I’m going to give the advice that was once given to me and that I ignored. If there’s anything else that you’re good at, go do that [laughs]. However, if you eat, sleep, and drink this creation, whether it’s directing, writing, and you just love movies and you want to be in this business somehow – be a producer, a manager, an agent, an executive – this is not a business for the faint of heart.
Look, we’re not curing cancer, we’re not discovering vaccines for Covid here, we’re making entertainment. But we’re making entertainment with a lot of money at stake, as you can see, with these media companies now all jumping in here. The advice that I would give to those people who meet that criteria is to keep experimenting, don’t be afraid to push the envelope, and trust your storytelling. We’re at a point right now in this business where all stories are possible. It’s also the easiest time to get your material seen. There’s all kinds of platforms, whether it’s TikTok, Instagram, Youtube, or whatever new thing is going to come out by the time you read this. These people are being discovered every day.

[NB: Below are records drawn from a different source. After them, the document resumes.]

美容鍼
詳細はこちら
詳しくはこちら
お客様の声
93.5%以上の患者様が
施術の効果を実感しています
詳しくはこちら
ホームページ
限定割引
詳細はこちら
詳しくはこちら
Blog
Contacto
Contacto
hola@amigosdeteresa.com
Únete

Also, put yourself on a plan. When I came out here to Los Angeles, I was going to give myself two years to see where I was at. I always tell my students, in the first six months, just get a job, any job – making coffee, being a PA on a sitcom, working on as many student or short films as possible, helping others. What I find is all of you come up in a group. When I was in film school, I didn’t get along with everybody. But some of the people I didn’t get along with are now my biggest advocates and we’ve all helped each other at some point. So my advice is to stick to it, give yourself some time, be patient.

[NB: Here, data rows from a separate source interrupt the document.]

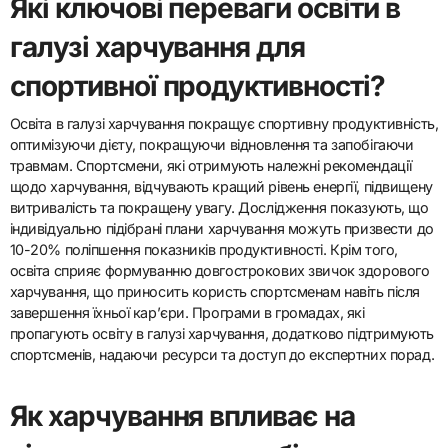
Які ключові переваги освіти в
галузі харчування для
спортивної продуктивності?
Освіта в галузі харчування покращує спортивну продуктивність,
оптимізуючи дієту, покращуючи відновлення та запобігаючи
травмам. Спортсмени, які отримують належні рекомендації
щодо харчування, відчувають кращий рівень енергії, підвищену
витривалість та покращену увагу. Дослідження показують, що
індивідуально підібрані плани харчування можуть призвести до
10-20% поліпшення показників продуктивності. Крім того,
освіта сприяє формуванню довгострокових звичок здорового
харчування, що приносить користь спортсменам навіть після
завершення їхньої кар’єри. Програми в громадах, які
пропагують освіту в галузі харчування, додатково підтримують
спортсменів, надаючи ресурси та доступ до експертних порад.
Як харчування впливає на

There’s no such thing as overnight successes. It’s [Malcolm] Gladwell’s 10,000 hours. You have to be disciplined. If you’re a writer, you have to keep writing every day. If you’re a director, you need to be around as many directors and as many sets as possible, and you need to be finding ways to direct your short stories to get discovered. If you’re a producer, find the most talented directors or writers in your class or that you know to do stuff together and produce. Guerrilla filmmaking is where I learned the most because you’re just riding around on sidewalks like “Hey, get that shot!” or “Hey, that’s a great image of the beach. Let’s grab that and put it together.” And especially with these phones right now, you can make a movie on your iPhone.
Thank you so much for your time and all the great advice, stories, and insights Ryan!